A precise theoretical understanding of diboson production processes at the LHC is crucial both in the context of tests of the SM and in the one of the direct searches for anomalous triple-gauge-boson interactions.

In this paper we presented a phenomenological study of \(\mathrm {W}\mathrm {W}\) (\(\rightarrow \mathrm {e^+}\nu _{\mathrm {e}}\mathrm {\mu ^-}\bar{\nu }_{\mu }\)), \(\mathrm {W}\mathrm {Z}\) (\(\rightarrow \mathrm {e^-}\overline{\nu }_{\mathrm{e}} \mu ^+ \mu ^-\)), and \(\mathrm {Z}\mathrm {Z}\) (\(\rightarrow \mathrm {e^+}\mathrm {e^-}\mu ^+ \mu ^-\)) production considering event selections of interest for the aTGCs searches at the LHC. For \(\mathrm {W}\mathrm {W}\) and \(\mathrm {Z}\mathrm {Z}\) production we included the impact of the loop-induced \(\mathrm {g}\mathrm {g}\rightarrow VV\) processes at LO.

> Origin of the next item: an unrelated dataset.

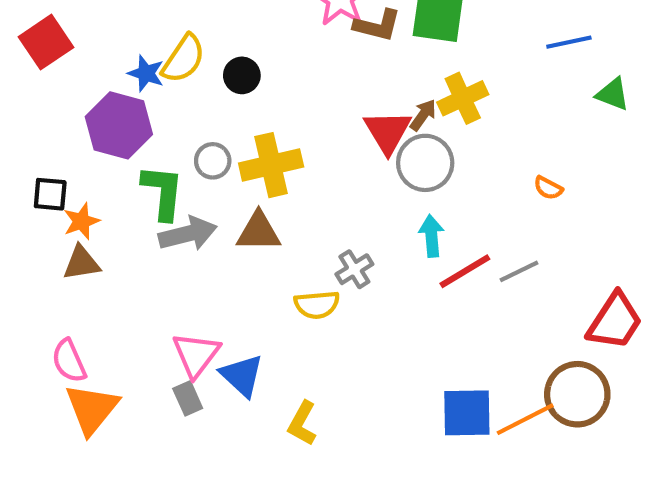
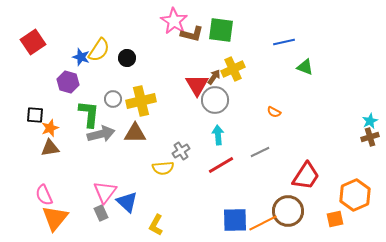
purple hexagon: (119, 125) -> (68, 82), size x0.7
red line: (465, 271) -> (221, 165), moved

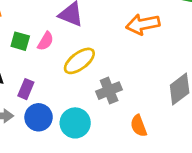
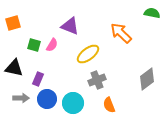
orange arrow: (143, 24) -> (121, 33), turned 55
yellow ellipse: (79, 61) -> (88, 54), moved
orange semicircle: (139, 126) -> (109, 105), moved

The calculation described in this paper is the first application of Recola2 in the EFT context: a UFO model file including the SM Lagrangian as well as the dimension-6 (-8) operators relevant for \(\mathrm {W}\mathrm {W}\) and \(\mathrm {W}\mathrm {Z}\) (\(\mathrm {Z}\mathrm {Z}\)) production have been implemented using the Mathematica package FeynRules. The model file has been converted to a Recola2 model file by means of the Python library REPT1L. All NLO QCD and NLO EW corrections in this paper have been computed with Recola2.

The code has been used to study the effect of the aTGCs in the EFT framework at LO and at NLO QCD for some observables of experimental interest. We found that the sensitivity to the aTGCs is in general reduced at NLO QCD because of real radiation contributions, like the opening \(\mathrm {g}q\)/\(\mathrm {g}\overline{q}\) channels, which are less sensitive to the aTGCs. From a quantitative point of view, the reduction in the sensitivity to aTGCs depends on the analysis setup and on the observables under consideration. If the terms involving squared anomalous couplings (\({\mathrm{EFT}^2}\) terms) are taken into account, this effect is proportional to the ratio of the NLO QCD corrections to the \({\mathrm{EFT}^2}\) terms and the NLO QCD corrections to the SM predictions. We also disentangled the effect of the interference terms linear in the anomalous couplings (\({\mathrm{SM}\times \mathrm{EFT}}\)) and the \({\mathrm{EFT}^2}\) terms and we showed how the latter dominate over the interference terms almost everywhere in the distributions of interest for the aTGCs searches at the LHC.